Vita la bonne fée


Tous les souvenirs d’adolescence de DeDe hantaient encore son ancienne chambre d’Halcyon Hill : un poster des Beatles en lambeaux, une girafe en peluche, un fouet à champagne de la Tonga Room, et un bocal de pétales de roses séchées remontant à l’époque de son bal de débutantes.

Rien n’avait changé, rien n’avait été déplacé, comme si l’occupante de cette petite chambre rose et verte dénuée de tout artifice était morte dans un accident d’avion et qu’une mère dévastée par le chagrin et une passion morbide avait conservé telles quelles ces reliques pour la postérité.

D’une certaine façon, en fait, elle était morte. Aux yeux de maman, en tout cas.

— Ma chérie, je suis désolée, mais pour moi cela n’a aucun sens.

— C’est entre Beauchamp et moi, Maman.

— Je pourrais faire quelque chose, si tu me le permettais.

— Non, tu ne peux rien faire. Personne ne le peut.

— Je suis ta mère, ma chérie. Je suis sûre qu’il y a…

— Laisse tomber.

— En as-tu parlé à Binky ?

L’irritation de DeDe s’accrut :

— Mais qu’est-ce que ça vient foutre là-dedans ?

— Je me demandais…

— Tu te demandais si ces vieilles peaux du Francesca Club n’allaient pas se mettre à colporter des saloperies sur ta précieuse petite fille chérie !

— DeDe !

— Tu penses que Carson Callas va parler dès demain de notre séparation dans sa rubrique mondaine et que tu ne pourras pas garder la tête haute à la Cow Hollow Inn. Eh bien, tant pis, Maman ! Tant pis et merde !

Frannie Halcyon s’assit sur le bord du lit de sa fille et fixa le mur d’un air atterré :

— Je ne t’avais jamais entendue parler ainsi, DeDe.

— En effet.

— C’est ta grossesse ? Parfois, cela peut…

— Non.

— Tu devrais être radieuse, ma chérie. Quand je t’attendais, je me sentais si…

— Maman, ne recommence pas, je t’en prie.

— Mais pourquoi as-tu agi ainsi à un pareil moment, chérie ? Pourquoi quitter Beauchamp quelques semaines seulement avant…

— Écoute, je n’y peux rien. Je n’y peux rien si je ne me sens pas radieuse. Je n’y peux rien du tout en ce qui concerne Beauchamp. Je garde les bébés. Je les veux. Est-ce que ça te suffit, Maman ?

Frannie se rembrunit :

— Mais pour quelle raison, mon Dieu, ne voudrais-tu pas les garder ?

Silence.

— DeDe ?

— J’ai la migraine, Maman.

Frannie soupira, l’embrassa sur la joue et se leva.

— Je t’aime, mais tu ne ressembles plus à ma fille. Je crois que j’ai compris… ce qu’a dû ressentir la mère de Patty Hearst.

 

La maîtresse d’Halcyon Hill était en train de se préparer un cocktail Mai Tai quand le téléphone sonna.

— Madame Halcyon ?

— Oui.

— Je m’appelle Helena Parrish. C’est Vita Keating qui m’a demandé de prendre contact avec vous.

Frannie rassembla tout son courage et se résigna à écouter un discours de plus destiné à la convaincre de faire partie d’un conseil d’administration de musée.
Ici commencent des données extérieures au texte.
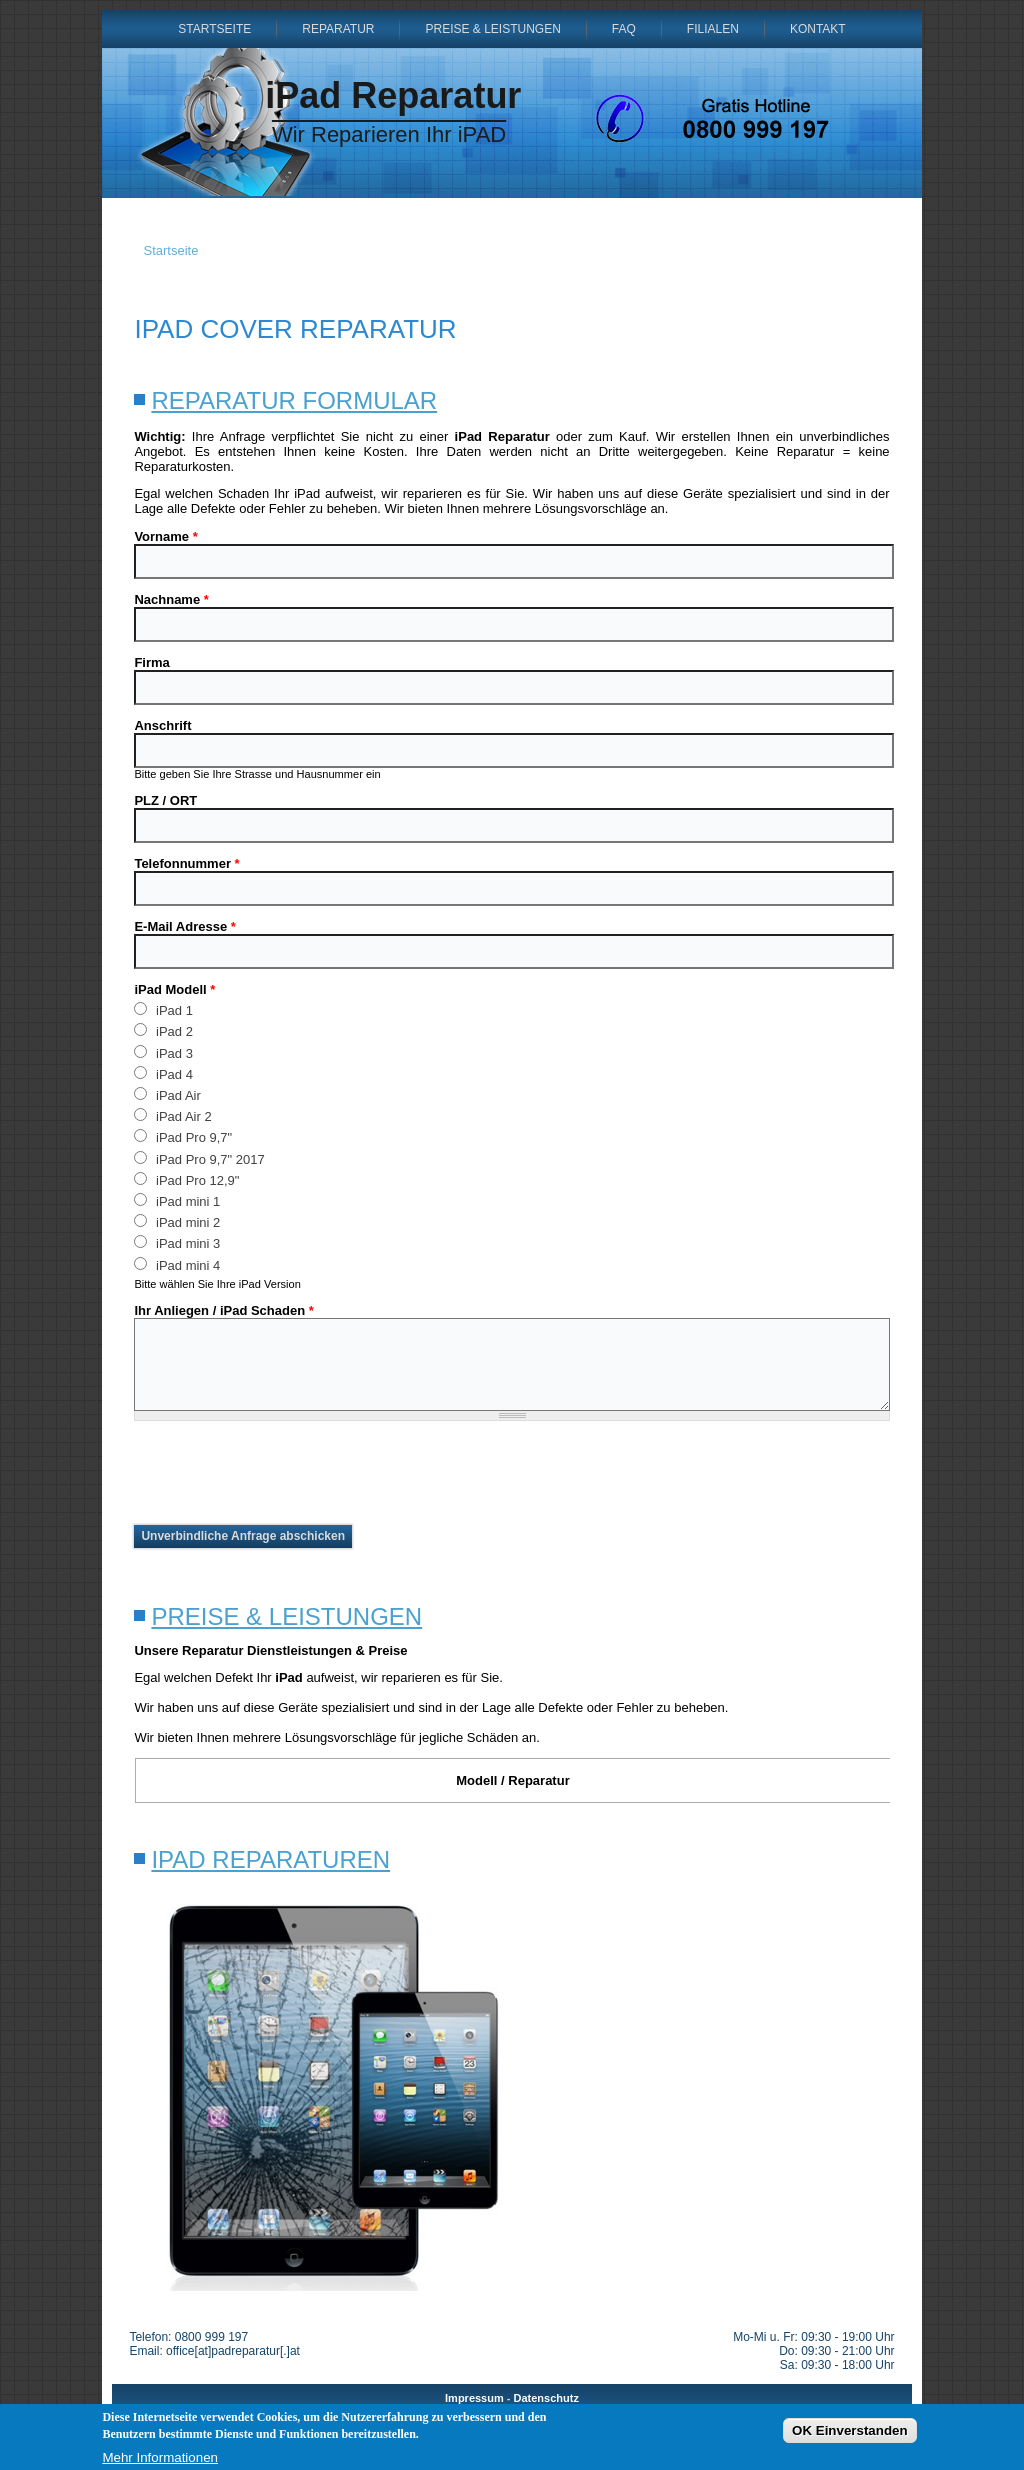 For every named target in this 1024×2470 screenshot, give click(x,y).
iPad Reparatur (393, 95)
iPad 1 (163, 1009)
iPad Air (167, 1094)
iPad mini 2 (177, 1221)
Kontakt (818, 29)
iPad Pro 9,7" (183, 1136)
— Ah… oui, fit-elle prudemment.

— Je vais être directe, madame Halcyon. On m’a priée de vous contacter parce que vous avez émis le souhait de vous inscrire à Pinus. (Frannie ne fut pas très sûre d’avoir bien entendu.) Vous ne voyez pas très bien qui nous sommes peut-être ?

— Non, je… Eh bien, oui, bien sûr, j’ai entendu parler de… Excusez-moi, mais si c’est encore une des plaisanteries de Vita, je ne pense pas que…

Son interlocutrice eut un petit rire de gorge :

— Il ne s’agit pas d’une plaisanterie, madame Halcyon.

— Je… Je vois.

— Pensez-vous que nous pourrions nous rencontrer pour en discuter un peu prochainement ?

— Oui. Oui, bien sûr.

— Que diriez-vous de demain ?

— Très bien. Euh… Voulez-vous que nous déjeunions quelque part ensemble ?

— Pour tout vous dire, nous préférons être discrets. Puis-je vous rendre visite à Halcyon Hill ?

— Certainement. À quelle heure ?

— Oh, disons vers deux heures.

— Parfait.

— Très bien. Bye-bye !

— Bye-bye, fit Frannie qui se sentit l’estomac noué.